Guignol & Mischief Brew - Fight Dirty (Cover Artwork)
Staff Review

Guignol & Mischief Brew

Fight Dirty (2009)

Fistolo / The Cottage

The collaboration Fight Dirty, a pairing of Erik Petersen's Mischief Brew, and Guignol (French for "puppet") is an interesting venture to say the least. Unlike a traditional split, each song on the album is a joint effort. Half the tunes are Erik Petersen backed by Guignol, and the other half are Guignol featuring Erik Petersen on guitar. If you're guessing that this disc is one hell of a ride, go ahead and pat yourself on the back.

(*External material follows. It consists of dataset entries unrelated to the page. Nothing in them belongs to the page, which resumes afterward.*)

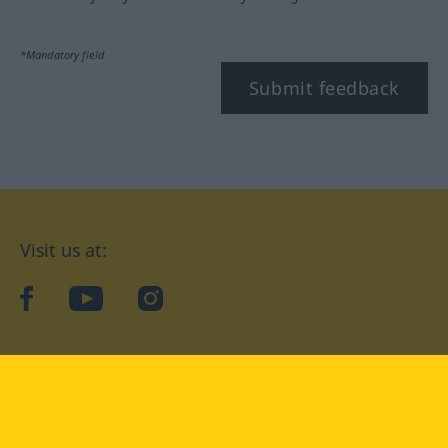
*Mandatory field
Submit feedback
Visit us at:
facebook
YouTube
Instagram
Langenscheidt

Within the first 30 seconds of "The Tardy Barker," it's audibly apparent that no less than half the members of the instrumental Guignol are also in World/Inferno Friendship Society (Franz Nicolay on accordion and mandola and Peter Hess on clarinet, to be specific). Hess' flittering clarinet twirls bounce playfully off the low end of George Rush's tuba before John Bollinger (not that John Bollinger) kicks in a hurried punk rock rhythm and Petersen unwraps a nearly metal-sounding sounding guitar lead. Speaking of metal, the quartet (plus one) also tackles a mini-cover of Iron Maiden's "Hallowed Be Thy Name," cutting the seven-minute anthem in half but keeping all the twists and turns along the way with the help of Slavic Soul Party's Ben Holmes on trumpet. Also covered is a highly enjoyable rendition of jazz great Django Reinhardt's whimsical number "Appel Direct," which hears Hess matching Reinhardt's incredible guitar melody on clarinet and adding plenty of his own flavor. Guignol's originals are awash with traditional jazz, klezmer, Balkan, and circus-y sounds which only rarely lose steam ("Sugar Park Tavern Death Song") and just as frequently remind the listener of the group's punk undertones (the phenomenal "Dirty Benny's Pogo"). The only drawback is after getting a taste of Nicolay's singing ability on Major General, Guignol remains instrumental, a critique that is more out of curiosity of what could be than anything lacking.

Erik Petersen sings on five of the 16 songs, with the delightfully anti-digital/anti-tax/anti-papertrail "Off The Books" serving as the first taste of the batch. Though Petersen's songwriting doesn't deviate greatly from what Mischief Brew fans are used to, his songs are aided exponentially by the addition of Guignol as a backing band. Though "When It Rains" passes by and large in a lull, and "Mr. Crumb"'s mostly acoustic structure brings to mind the previously released anti-cop anthem "Thanks, Bastards!", the collaboration overall yields unique and memorable results. "Create Destroy" is a jazzy howler that ranks among the disc's best tracks, and the tuba-heavy title track serves as an appropriate manifesto of the boundary-busting collaboration.

For a band made up of accordion, clarinet, drums, tuba and a guy singing essentially raucous folk anthems with a seafaring twist, Guignol and Mischief Brew are no doubt taking punk to places it's never before ventured. However, they're also taking it to where punk has always been, as Guignol promises on their Fistolo Records homepage: "We're playing a squat, punk rock flea market, or dingy basement near you."